In this case it is LDG “load from global memory” and it is reading 1 byte (“U8”) from the address [R2+0xe0] into the register R19. Presumably R2+0xe0 is out of bounds.

Examine registers

Use info reg to see that values of all GPU registers:

(cuda-gdb) info reg
R0             0xb8198             754072
R1             0xfffc80            16776320
R2             0xff800000          -8388608
R3             0xff800000          -8388608
R4             0xff800000          -8388608
R5             0x7ff8              32760
R6             0x0                 0
R7             0x2                 2
R8             0x407ce000          1081925632
...

Even though we have a value for R2 here, it turns out that R2 was overwritten between PC …440 and …570, so we can’t easily find the value of the faulting address.

Read GPU memory

Use print to read values from memory:

# read a void* from CUDA's global memory:
(cuda-gdb) print *(void * @global *)0x7ff841000000

# read an int from CUDA's global memory
(cuda-gdb) print *(int @global *)0x7ff841000000

Recover the parameters passed to the kernel

The parameters to a kernel are passed in constant “parameter” memory. The instructions that load them include references to constant memory like c[0x0][0x174]:

0x00007ff8b63ce080 <+128>:   IMAD R0, R3.reuse, c[0x0][0x174], R6

You can read this memory using:

(cuda-gdb) print *(int @parameter *)0x174
152

To actually get the values of all the kernel parameters, we need to understand how they are arranged in this memory. Say the kernel has arguments:

_global__ void softmax_warp_forward(
  output_t *dst,
  const input_t *src,
  int batch_size, int stride,
  int element_count,
  const bool *mask = nullptr,
  const int head_chunk_size = -1, bool is_transformer_mask = false) {
...

The layout of the arguments in constant memory is the same as if they were put into a struct:

struct Args {                  // offset
    output_t *dst;             // 0
    const input_t *src;        // 8
    int batch_size;            // 16
    int stride;                // 20
    int element_count;         // 24
    // <4 bytes padding>
    const bool *mask;          // 32
    const int head_chunk_size; // 40
    bool is_transformer_mask;  // 44
};

This generally means that values are aligned to the next multiple of their size (8 byte types are aligned to 8 byte multiples), inserting some padding bytes as necessary.

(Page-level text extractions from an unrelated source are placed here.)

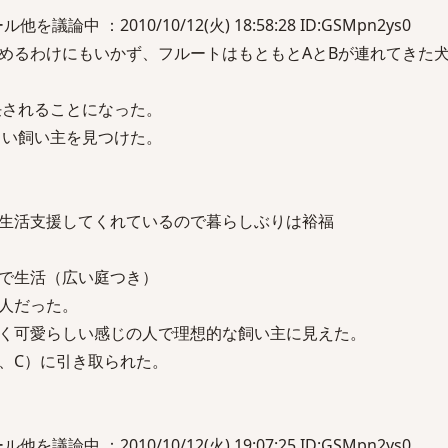
論中 ：2010/10/12(火) 18:58:28 ID:GSMpn2ys0
めるわけにもいかず、フルートはもともとAとBが連れてきた
任されることになった。
しい飼い主を見つけた。
生活支援してくれているので暮らしぶりは裕福
で生活（広い庭つき）
人だった。
く可愛らしい感じの人で理想的な飼い主に見えた。
、C）に引き取られた。
論中 ：2010/10/12(火) 19:07:25 ID:GSMpn2ys0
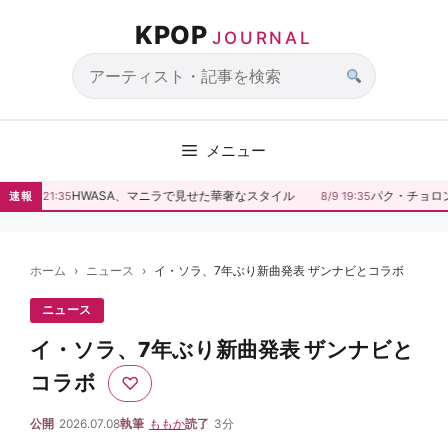
コ
KPOP
ン
JOURNAL
テ
ン
サ
ツ
イ
へ
ト
メニュー
ス
内
キ
検
HWASA、マニラで見せた華奢なスタイル
パク・チョロン
速報
8/9 21:35
8/9 19:35
ッ
索
プ
ホーム
ニュース
イ・ソラ、7年ぶり新曲発表 ザンナビとコラボ
ニュース
イ・ソラ、7年ぶり新曲発表 ザンナビと
コラボ
♡
公開
2026.07.08
執筆
ももか
読了
3分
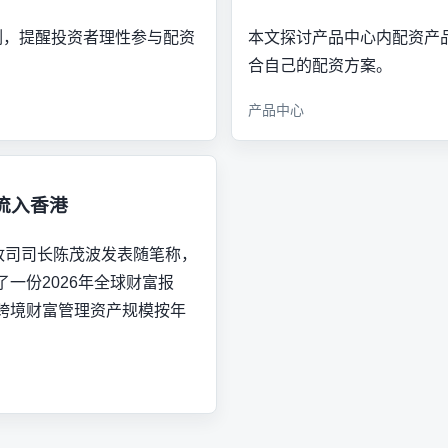
例，提醒投资者理性参与配资
本文探讨产品中心内配资产
合自己的配资方案。
产品中心
流入香港
政司司长陈茂波发表随笔称，
一份2026年全球财富报
跨境财富管理资产规模按年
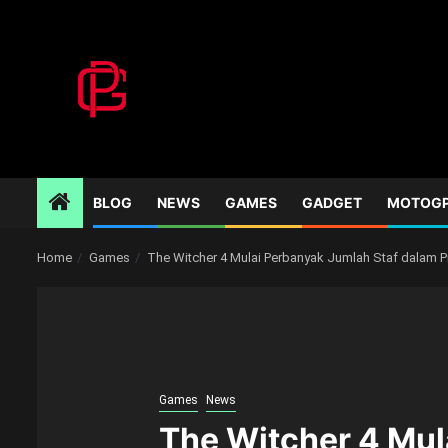
Skip
to
content
BLOG
NEWS
GAMES
GADGET
MOTOG
Home
Games
The Witcher 4 Mulai Perbanyak Jumlah Staf dalam 
Games
News
The Witcher 4 Mul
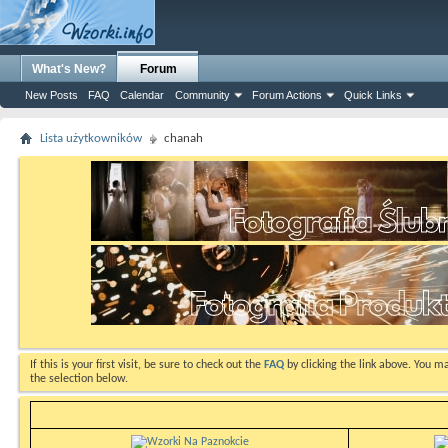
What's New?
Forum
New Posts
FAQ
Calendar
Community
Forum Actions
Quick Links
Lista użytkowników
chanah
If this is your first visit, be sure to check out the
FAQ
by clicking the link above. You m
the selection below.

The start of the kernel parameters is not at 0x0 (lower addresses contain some additional meta-data about the kernel), and you might have to look at all the references to c[0x0][...] in the assembly to see where the parameter buffer likely starts based on how the values are used. In my run it looks like the parameters start at 0x160, because this was the smallest reference to constant memory that cuda-gdb would return a value for.

Once you know the layout and the start address, print can be used to get the values (specify the right type in the print):

# stride
(cuda-gdb) print *(int @parameter *) (0x160 + 20)
152

More Info

SASS Documentation has some more documentation of the assembly language being run, but it is not fully documented and changes between GPU generations.